# Bring out your dead!!



## prewarmachine (Mar 12, 2019)

Been looking to work on my frame repair skills.  Looking for an interesting prewar frame to try and resurrect.  Something dubbed "too far gone".  Damaged, bent, dented, broken welds are all alright!  Deep rust pitting and rust through is about the only thing I'm trying to avoid.  Hoping to find something you don't see every day that needs some serious saving.  Let me know what busted frames you might be willing to part with!  Trying to keep the financial damage down around a couple hundred all in.


----------



## Balloonoob (Mar 12, 2019)

Hope you find something cool.


----------



## Junkman Bob (Mar 12, 2019)

I have a cool panther frame !!


----------



## prewarmachine (Mar 12, 2019)

I do love that color on the Panther Junkman Bob!  This is the Panther I did up last summer.  Hoping to find something a little older this time around if I can.


----------



## prewarmachine (Apr 10, 2019)

Bump
  Still on the lookout for a rough/damaged frame that needs saving!


----------



## tech549 (Apr 11, 2019)

I have this old single bar frame if interested!


----------



## Goldenrod (Apr 11, 2019)

Welding skills?  Why don't you make a swing bike out of a near worthless girl's bike.  It's my favorite ride and I am 74. the blue one has off-set axel-wheels. The curved (girls) connecting tubes go oval when re-welded then add a sign.  Only an  extra



head set is needed.


----------



## prewarmachine (Apr 11, 2019)

Never thought about a swing bike.  I do have the parts to make that happen.  Might have to mess around with that idea.  Thanks for the thought Goldenrod


----------



## easyrider (Apr 11, 2019)

that is a great ideah do it


----------



## bikeyard (Apr 11, 2019)

Here you go


----------



## prewarmachine (Apr 11, 2019)

Bikeyard, that kinda scares me, and I like that about it haha


----------



## Goldenrod (Apr 12, 2019)

prewarmachine said:


> Never thought about a swing bike.  I do have the parts to make that happen.  Might have to mess around with that idea.  Thanks for the thought Goldenrod[/
> QUOTE    Seat must be flat to the ground.  Balance is important.  Mine has no lock to ride straight because I don't need it.  Google Swing bike/ Utube for the live action of another person.  Mine is a parade bike.


----------



## Goldenrod (Apr 12, 2019)

See my quote above.


----------



## MTGeorge (Apr 12, 2019)

Not sure if your example pictures were in your order of preference, but I might be convinced to let the one at the top of your list go.....


----------



## fat tire trader (Apr 12, 2019)

I have two damaged Columbia Chainless frames...


----------



## Saving Tempest (Apr 12, 2019)

It's illegal to ship myself, but I'm only HALF dead. Have fun with your project!


----------



## Balloonoob (Apr 12, 2019)

MTGeorge said:


> Not sure if your example pictures were in your order of preference, but I might be convinced to let the one at the top of your list go.....
> View attachment 979223



Man that is awesome.  Go with that if possible.


----------



## MTGeorge (Apr 12, 2019)

Balloonoob said:


> Man that is awesome.  Go with that if possible.

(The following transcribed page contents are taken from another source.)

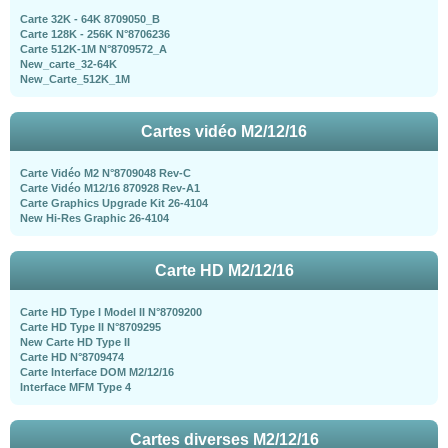
Carte 32K - 64K 8709050_B
Carte 128K - 256K N°8706236
Carte 512K-1M N°8709572_A
New_carte_32-64K
New_Carte_512K_1M
Cartes vidéo M2/12/16
Carte Vidéo M2 N°8709048 Rev-C
Carte Vidéo M12/16 870928 Rev-A1
Carte Graphics Upgrade Kit 26-4104
New Hi-Res Graphic 26-4104
Carte HD M2/12/16
Carte HD Type I Model II N°8709200
Carte HD Type II N°8709295
New Carte HD Type II
Carte HD N°8709474
Carte Interface DOM M2/12/16
Interface MFM Type 4
Cartes diverses M2/12/16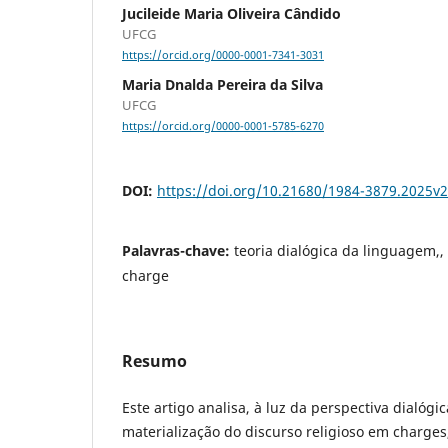
Jucileide Maria Oliveira Cândido
UFCG
https://orcid.org/0000-0001-7341-3031
Maria Dnalda Pereira da Silva
UFCG
https://orcid.org/0000-0001-5785-6270
DOI:
https://doi.org/10.21680/1984-3879.2025v
Palavras-chave:
teoria dialógica da linguagem,, 
charge
Resumo
Este artigo analisa, à luz da perspectiva dialógi
materialização do discurso religioso em charge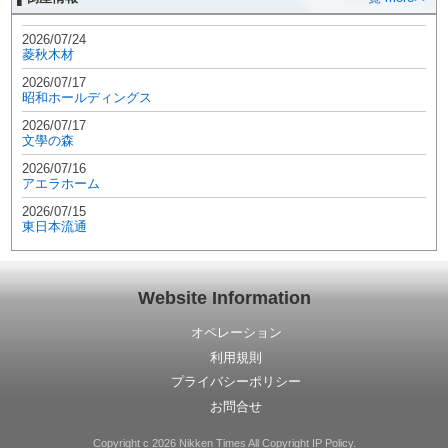
2026/07/24
菱秋木材
2026/07/17
昭和ホールディングス
2026/07/17
文學の森
2026/07/16
アエラホーム
2026/07/15
東日本流通
Website Information
オペレーション
利用規則
プライバシーポリシー
お問合せ
Copyright c 2026 Nikken Times All Copyright IP Policy.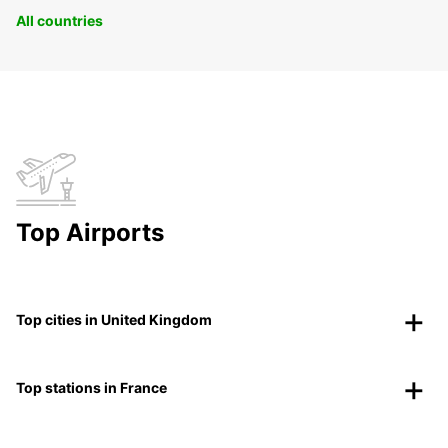
All countries
Top Airports
Top cities in United Kingdom
Top stations in France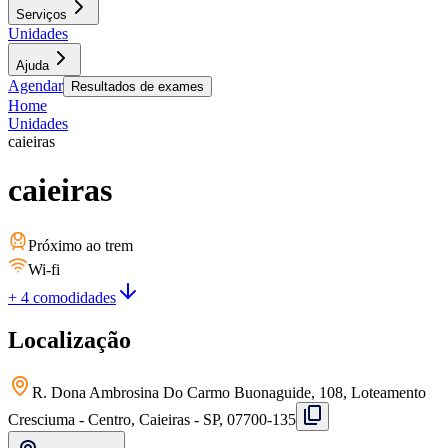
Serviços
Unidades
Ajuda
Agendar
Resultados de exames
Home
Unidades
caieiras
caieiras
Próximo ao trem
Wi-fi
+ 4 comodidades
Localização
R. Dona Ambrosina Do Carmo Buonaguide, 108, Loteamento
Cresciuma - Centro, Caieiras - SP, 07700-135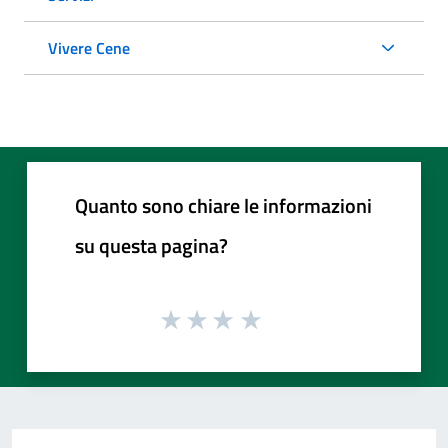
Vivere Cene
Quanto sono chiare le informazioni
su questa pagina?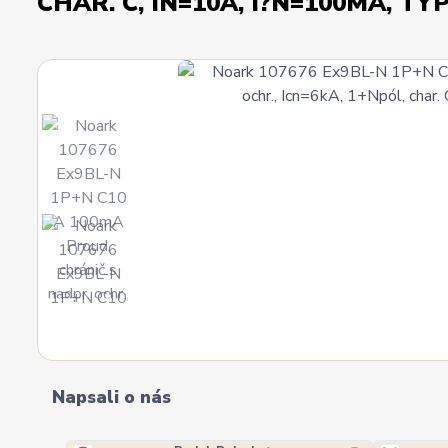
CHAR. C, IN=10A, I?N=100MA, TY
Napsali o nás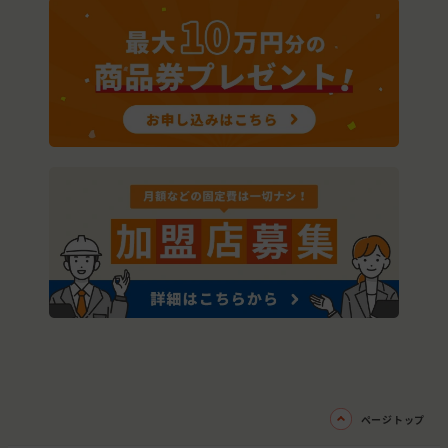
ページトップ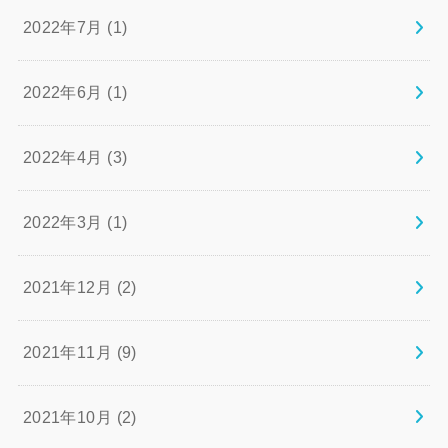
2022年7月 (1)
2022年6月 (1)
2022年4月 (3)
2022年3月 (1)
2021年12月 (2)
2021年11月 (9)
2021年10月 (2)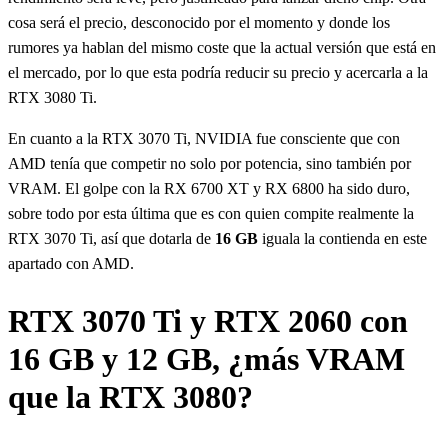
cosa será el precio, desconocido por el momento y donde los
rumores ya hablan del mismo coste que la actual versión que está en
el mercado, por lo que esta podría reducir su precio y acercarla a la
RTX 3080 Ti.
En cuanto a la RTX 3070 Ti, NVIDIA fue consciente que con
AMD tenía que competir no solo por potencia, sino también por
VRAM. El golpe con la RX 6700 XT y RX 6800 ha sido duro,
sobre todo por esta última que es con quien compite realmente la
RTX 3070 Ti, así que dotarla de
16 GB
iguala la contienda en este
apartado con AMD.
RTX 3070 Ti y RTX 2060 con
16 GB y 12 GB, ¿más VRAM
que la RTX 3080?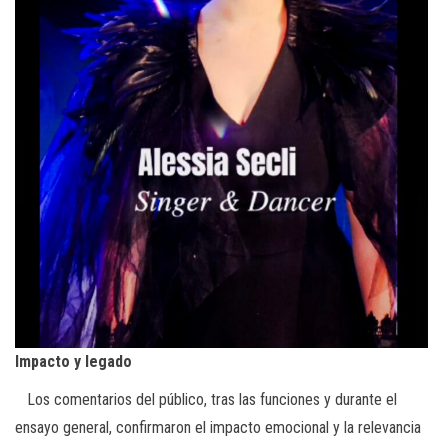
Impacto y legado
Los comentarios del público, tras las funciones y durante el
ensayo general, confirmaron el impacto emocional y la relevancia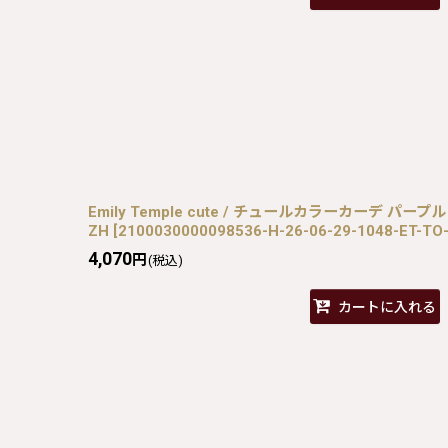
Emily Temple cute / チュールカラーカーデ パープル H-
ZH
[
2100030000098536-H-26-06-29-1048-ET-TO
4,070
円
(税込)
カートに入れる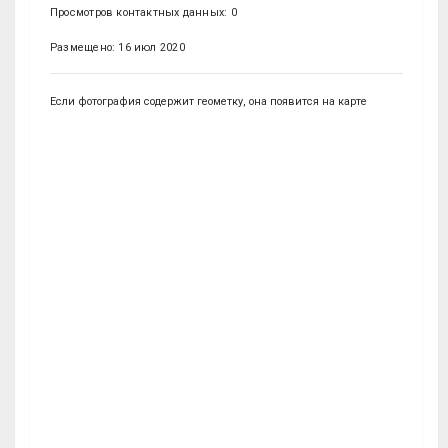
Просмотров контактных данных: 0
Размещено: 16 июл 2020
Если фотография содержит геометку, она появится на карте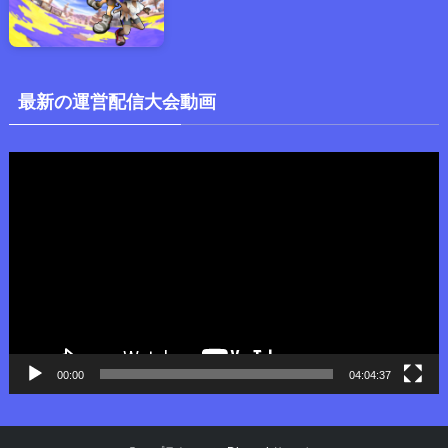
最新の運営配信大会動画
動
画
プ
レ
ー
ヤ
ー
00:00
04:04:37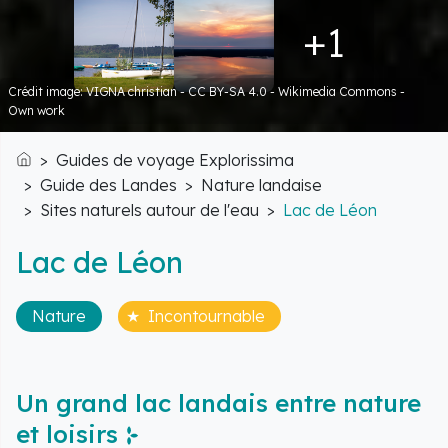
+1
Crédit image: VIGNA christian - CC BY-SA 4.0 - Wikimedia Commons -
Own work
Guides de voyage Explorissima
Accueil
Guide des Landes
Nature landaise
Sites naturels autour de l'eau
Lac de Léon
Lac de Léon
Nature
Incontournable
Un grand lac landais entre nature
et loisirs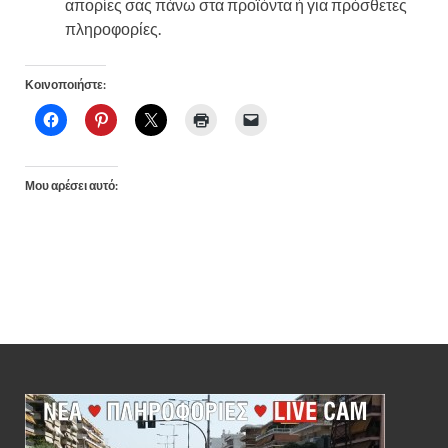
απορίες σας πάνω στα προϊόντα ή για πρόσθετες
πληροφορίες.
Κοινοποιήστε:
Μου αρέσει αυτό: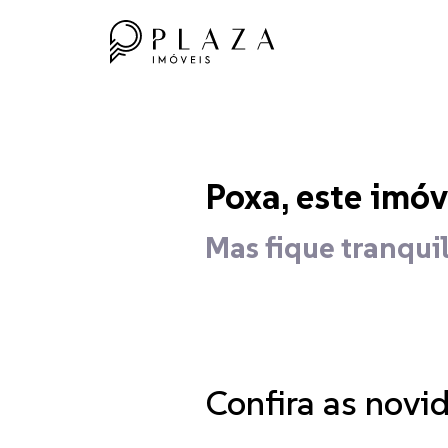
Poxa, este imóv
Mas fique tranquil
Confira as novi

Its an "old growth" frame....


----------



## Balloonoob (Apr 12, 2019)

MTGeorge said:


> Its an "old growth" frame.... View attachment 979315



Oh my God. Did you seriously cut down a tree to rescue an Elgin? Some serious gyc/roadkill action here.  I love it. This only secures my vote further.


----------



## rustjunkie (Apr 12, 2019)

this one’s available

https://thecabe.com/forum/threads/1935-snyder-tri-bar-frame-etc.150968/#post-1013466


----------



## rustjunkie (Apr 16, 2019)

this one’s available

https://thecabe.com/forum/threads/1936-elgin-oriole-frame.150967/


----------



## Cooper S. (Jul 15, 2020)

I’ll sell you this Hiawatha that needs some minor frame repairs


----------



## prewarmachine (Jul 15, 2020)

Back on the lookout for an interesting project in need of some help!


----------



## Goldenrod (Jul 18, 2020)

prewarmachine said:


> Never thought about a swing bike.  I do have the parts to make that happen.  Might have to mess around with that idea.  Thanks for the thought Goldenrod




Please notice that the welding under the seat was done so that the front would swing feel to the bike.  Powder coating is recommended because it takes a beating and wear long corduroy pants.  These cheap Ebay handlebars help with control using leverage.


----------